Journalism is essential to a healthy public sphere, but right now it’s struggling to be a sustainable business, especially on the local level. So Cortico is developing AI-powered tools that will help journalists find voices and stories that reflect the reality of life in the communities they cover.
One is Earshot, which allows reporters to track and search the local public-sphere conversation — currently talk radio and Twitter, with more data sources to come — on any topic. While building it, we’ve been thinking and talking a lot about how journalists work.
Early in the development process, our colleague Peter Beshai interviewed dozens of journalists about their work and wrote up his findings for the team. Two of us, Andrew Heyward and I, bring our past experience as journalists to the effort each day.
I recently sat down and used Earshot as if I were a local reporter using it to write a story. My assignment was to write the first installment of a weekly “Heard in Boston” column that my imagined employer, a newspaper, had just started. Deadlines are central to the journalism experience, so I gave myself one hour to find the material that drives the column: good local quotes about topical issues and events. I did this twice and each time wrote a narrative of the reporting experience, noting strengths and weaknesses of Earshot for this particular task. The team found these reports useful.
But to really learn about a craft, there’s nothing like doing it yourself. So I organized an exercise called The Cortico Newsroom. One day last week, nine of us gathered in our workspace here in Cambridge, with Andrew (game for the exercise, though he’s reported countless news stories) joining remotely from New York City.

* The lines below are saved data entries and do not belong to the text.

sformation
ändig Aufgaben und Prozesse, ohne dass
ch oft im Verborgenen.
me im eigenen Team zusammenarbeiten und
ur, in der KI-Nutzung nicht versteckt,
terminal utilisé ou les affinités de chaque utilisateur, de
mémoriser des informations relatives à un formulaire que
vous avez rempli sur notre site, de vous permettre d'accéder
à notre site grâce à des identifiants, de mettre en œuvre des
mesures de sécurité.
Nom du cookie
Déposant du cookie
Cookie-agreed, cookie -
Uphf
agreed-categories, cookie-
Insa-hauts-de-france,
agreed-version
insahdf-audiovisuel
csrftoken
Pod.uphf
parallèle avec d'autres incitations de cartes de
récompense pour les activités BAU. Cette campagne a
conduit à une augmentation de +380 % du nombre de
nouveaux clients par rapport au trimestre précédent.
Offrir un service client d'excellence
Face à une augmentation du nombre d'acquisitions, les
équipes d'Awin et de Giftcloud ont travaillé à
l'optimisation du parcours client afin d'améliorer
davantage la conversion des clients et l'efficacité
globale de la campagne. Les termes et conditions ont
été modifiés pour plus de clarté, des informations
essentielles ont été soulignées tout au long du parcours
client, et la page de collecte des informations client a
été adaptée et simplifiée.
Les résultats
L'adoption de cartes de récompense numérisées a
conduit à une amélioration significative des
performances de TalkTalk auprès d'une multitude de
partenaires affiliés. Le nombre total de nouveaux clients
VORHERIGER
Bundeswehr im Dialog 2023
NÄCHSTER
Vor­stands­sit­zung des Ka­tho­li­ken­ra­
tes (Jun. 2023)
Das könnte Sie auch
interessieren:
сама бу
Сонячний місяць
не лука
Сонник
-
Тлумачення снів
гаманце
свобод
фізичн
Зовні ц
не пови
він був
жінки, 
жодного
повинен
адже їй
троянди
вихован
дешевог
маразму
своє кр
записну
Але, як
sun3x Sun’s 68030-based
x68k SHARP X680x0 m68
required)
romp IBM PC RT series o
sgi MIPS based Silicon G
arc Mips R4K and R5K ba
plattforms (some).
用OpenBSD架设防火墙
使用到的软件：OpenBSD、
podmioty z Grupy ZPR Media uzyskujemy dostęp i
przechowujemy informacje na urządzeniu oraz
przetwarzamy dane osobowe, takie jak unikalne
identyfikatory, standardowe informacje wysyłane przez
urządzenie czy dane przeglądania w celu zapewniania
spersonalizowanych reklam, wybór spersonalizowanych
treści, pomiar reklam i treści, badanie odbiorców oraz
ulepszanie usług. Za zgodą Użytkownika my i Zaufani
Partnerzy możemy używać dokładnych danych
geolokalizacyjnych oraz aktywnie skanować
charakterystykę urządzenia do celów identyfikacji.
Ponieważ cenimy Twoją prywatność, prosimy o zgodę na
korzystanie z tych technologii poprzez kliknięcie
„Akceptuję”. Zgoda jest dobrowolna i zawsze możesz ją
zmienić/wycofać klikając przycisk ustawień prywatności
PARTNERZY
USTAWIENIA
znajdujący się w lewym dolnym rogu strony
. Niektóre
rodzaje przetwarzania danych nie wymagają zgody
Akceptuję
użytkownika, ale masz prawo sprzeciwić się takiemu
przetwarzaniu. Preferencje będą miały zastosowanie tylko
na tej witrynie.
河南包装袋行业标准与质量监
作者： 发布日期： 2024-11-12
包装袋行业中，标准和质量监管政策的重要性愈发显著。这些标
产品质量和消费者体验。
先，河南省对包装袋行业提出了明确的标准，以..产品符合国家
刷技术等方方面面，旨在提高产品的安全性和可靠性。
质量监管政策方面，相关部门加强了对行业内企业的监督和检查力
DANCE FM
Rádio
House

I divided the group into five teams, each assigned to pull together a “Heard in...” column for one of three cities, Boston, MA, Phoenix, AZ or Madison, WI, using only Earshot. The goal was to produce a complete “Heard in…” piece with five good quotes, on a one-hour deadline. I would serve as editor, helping with any questions and watching the clock. I would then read all the finished pieces and select the one best suited for publication. The winning team would receive a journalism-themed prize: copies of the soon-to-be-published Bob Woodward book about the Trump White House.
Everyone dove in with enthusiasm, the competitive juices clearly flowing. They had very few questions for their hovering editor, and impressively, everyone made deadline. The winning entry, by Boston team Laura Powell and Brandon Roy, stood out for its topic choices — local people speaking up about 1) the Catholic clergy sex-abuse scandal, and 2) a controversial Massachusetts casino proposal — and pithy talk-radio and Twitter quotes on same.
Though this was a brief exercise, the team came away with a new understanding of how journalism works and, crucially, ideas for making Earshot better.